> **TASK OBJECTIVE**: Filter the data below, keeping only lines that contain "part".

> **Saved entries**:
********************
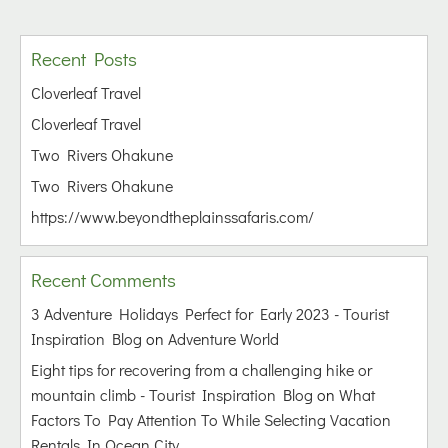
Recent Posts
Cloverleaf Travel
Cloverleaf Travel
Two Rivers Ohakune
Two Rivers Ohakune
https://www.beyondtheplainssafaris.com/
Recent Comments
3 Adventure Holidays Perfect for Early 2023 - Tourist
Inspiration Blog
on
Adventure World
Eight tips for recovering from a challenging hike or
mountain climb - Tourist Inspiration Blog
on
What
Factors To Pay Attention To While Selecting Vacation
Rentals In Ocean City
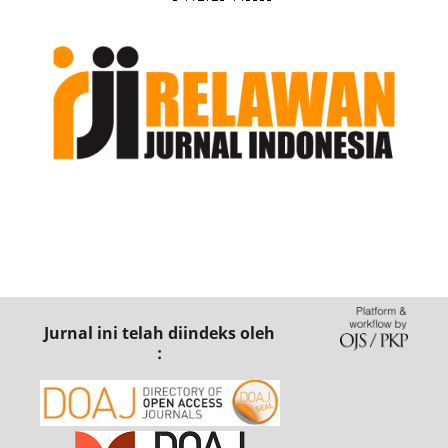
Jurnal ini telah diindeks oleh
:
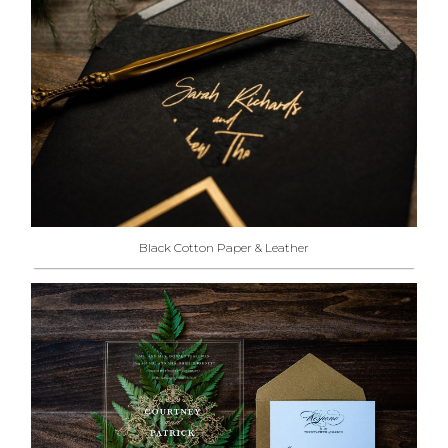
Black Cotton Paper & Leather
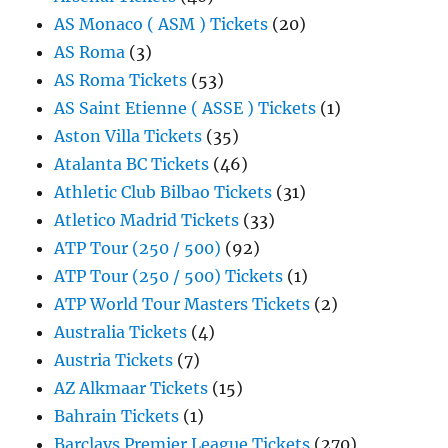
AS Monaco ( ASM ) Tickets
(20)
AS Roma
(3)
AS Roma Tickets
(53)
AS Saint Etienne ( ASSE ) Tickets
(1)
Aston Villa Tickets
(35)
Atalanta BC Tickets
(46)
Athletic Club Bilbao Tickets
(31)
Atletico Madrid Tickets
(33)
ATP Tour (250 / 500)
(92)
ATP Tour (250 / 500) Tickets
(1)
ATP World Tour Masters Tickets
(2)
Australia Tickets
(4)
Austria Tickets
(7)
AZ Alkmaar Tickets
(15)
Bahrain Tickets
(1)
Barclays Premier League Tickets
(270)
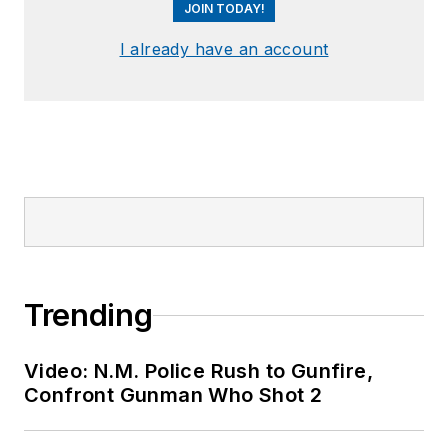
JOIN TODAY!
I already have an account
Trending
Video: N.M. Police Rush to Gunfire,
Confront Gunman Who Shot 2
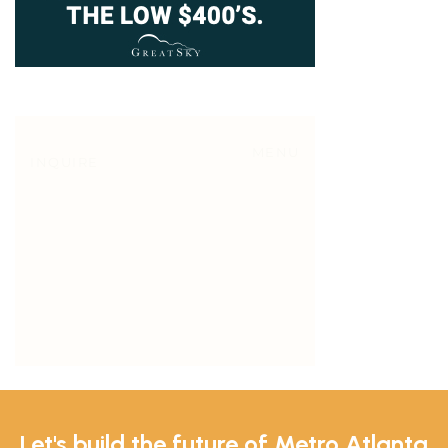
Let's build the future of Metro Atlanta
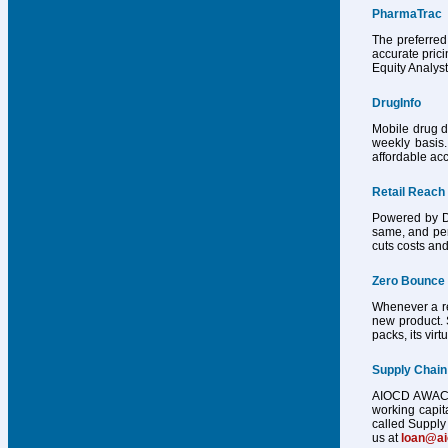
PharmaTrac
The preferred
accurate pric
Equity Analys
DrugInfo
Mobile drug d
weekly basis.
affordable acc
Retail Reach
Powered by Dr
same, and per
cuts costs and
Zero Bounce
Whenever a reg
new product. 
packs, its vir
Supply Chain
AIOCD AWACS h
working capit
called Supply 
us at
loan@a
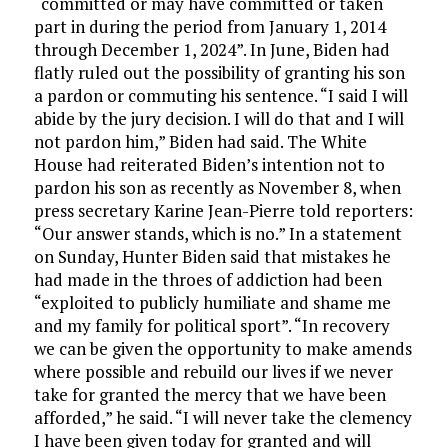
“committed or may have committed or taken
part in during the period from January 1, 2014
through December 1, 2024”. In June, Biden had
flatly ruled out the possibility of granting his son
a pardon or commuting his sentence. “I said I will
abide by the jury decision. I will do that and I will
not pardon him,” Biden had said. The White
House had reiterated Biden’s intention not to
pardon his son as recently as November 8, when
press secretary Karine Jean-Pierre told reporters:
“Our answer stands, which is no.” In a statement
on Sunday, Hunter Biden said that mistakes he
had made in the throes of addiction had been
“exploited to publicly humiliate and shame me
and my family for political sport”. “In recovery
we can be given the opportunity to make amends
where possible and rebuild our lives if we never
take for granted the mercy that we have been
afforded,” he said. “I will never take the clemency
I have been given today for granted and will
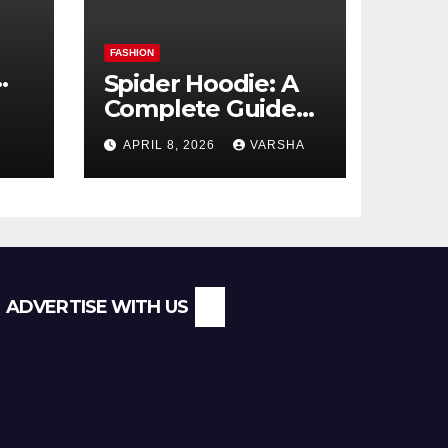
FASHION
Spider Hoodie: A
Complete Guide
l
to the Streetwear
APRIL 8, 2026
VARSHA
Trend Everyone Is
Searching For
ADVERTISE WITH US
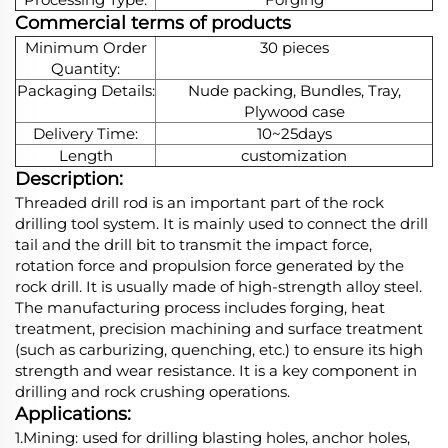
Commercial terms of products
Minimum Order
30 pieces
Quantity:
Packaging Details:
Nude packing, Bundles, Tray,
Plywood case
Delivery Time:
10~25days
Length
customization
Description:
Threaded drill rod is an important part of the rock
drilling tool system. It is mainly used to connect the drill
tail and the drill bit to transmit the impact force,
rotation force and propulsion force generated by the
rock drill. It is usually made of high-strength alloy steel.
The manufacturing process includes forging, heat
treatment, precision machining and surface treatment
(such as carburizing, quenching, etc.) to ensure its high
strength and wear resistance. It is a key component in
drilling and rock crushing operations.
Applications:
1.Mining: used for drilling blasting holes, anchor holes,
********************
> **ANSWER BOX**:
part in during the period from January 1, 2014
Threaded drill rod is an important part of the rock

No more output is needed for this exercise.